WHAT THIS TASK INVOLVES — Write out the entries below exactly. End with the line that contains "events (1415, 80)".

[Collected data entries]
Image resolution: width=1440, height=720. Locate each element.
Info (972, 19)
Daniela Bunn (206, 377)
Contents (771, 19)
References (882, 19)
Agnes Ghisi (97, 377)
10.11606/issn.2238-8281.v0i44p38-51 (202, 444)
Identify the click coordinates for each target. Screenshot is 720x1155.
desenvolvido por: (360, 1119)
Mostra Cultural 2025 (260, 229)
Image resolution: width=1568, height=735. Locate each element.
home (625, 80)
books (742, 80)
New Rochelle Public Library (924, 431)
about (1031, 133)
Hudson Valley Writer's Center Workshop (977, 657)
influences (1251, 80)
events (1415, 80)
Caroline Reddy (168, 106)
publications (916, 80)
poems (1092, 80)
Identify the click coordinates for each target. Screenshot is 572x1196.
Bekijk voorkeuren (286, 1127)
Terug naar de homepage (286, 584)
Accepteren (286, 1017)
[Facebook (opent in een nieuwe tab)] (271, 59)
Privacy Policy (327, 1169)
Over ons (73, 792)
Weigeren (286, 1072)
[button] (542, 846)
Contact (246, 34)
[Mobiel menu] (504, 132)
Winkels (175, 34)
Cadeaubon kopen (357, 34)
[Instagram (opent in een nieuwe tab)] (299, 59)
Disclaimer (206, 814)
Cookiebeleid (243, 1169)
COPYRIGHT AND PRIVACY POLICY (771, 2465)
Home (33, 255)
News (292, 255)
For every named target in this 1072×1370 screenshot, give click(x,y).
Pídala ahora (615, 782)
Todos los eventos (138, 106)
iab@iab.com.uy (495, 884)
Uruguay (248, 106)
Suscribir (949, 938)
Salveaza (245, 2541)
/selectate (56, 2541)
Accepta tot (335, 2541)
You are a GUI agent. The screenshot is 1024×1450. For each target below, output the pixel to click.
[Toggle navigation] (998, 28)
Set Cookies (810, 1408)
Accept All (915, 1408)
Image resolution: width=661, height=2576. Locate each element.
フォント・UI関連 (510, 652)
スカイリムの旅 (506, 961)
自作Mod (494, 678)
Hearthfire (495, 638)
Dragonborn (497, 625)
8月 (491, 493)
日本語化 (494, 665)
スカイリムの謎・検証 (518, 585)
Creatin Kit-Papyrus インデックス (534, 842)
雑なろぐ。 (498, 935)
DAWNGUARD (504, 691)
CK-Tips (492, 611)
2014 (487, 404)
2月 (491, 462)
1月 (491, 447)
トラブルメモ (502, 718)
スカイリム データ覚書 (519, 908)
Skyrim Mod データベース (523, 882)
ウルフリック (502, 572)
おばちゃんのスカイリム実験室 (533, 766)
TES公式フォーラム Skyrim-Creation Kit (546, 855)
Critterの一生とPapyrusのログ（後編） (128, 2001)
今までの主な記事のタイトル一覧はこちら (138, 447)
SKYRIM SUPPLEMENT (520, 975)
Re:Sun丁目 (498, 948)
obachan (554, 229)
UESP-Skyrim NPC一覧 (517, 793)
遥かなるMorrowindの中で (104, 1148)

RESPONSE —
Image resolution: width=1440, height=720. Locate each element.
Info (972, 19)
Daniela Bunn (206, 377)
Contents (771, 19)
References (882, 19)
Agnes Ghisi (97, 377)
10.11606/issn.2238-8281.v0i44p38-51 (202, 444)
Identify the click coordinates for each target. Screenshot is 720x1155.
desenvolvido por: (360, 1119)
Mostra Cultural 2025 (260, 229)
Image resolution: width=1568, height=735. Locate each element.
home (625, 80)
books (742, 80)
New Rochelle Public Library (924, 431)
about (1031, 133)
Hudson Valley Writer's Center Workshop (977, 657)
influences (1251, 80)
events (1415, 80)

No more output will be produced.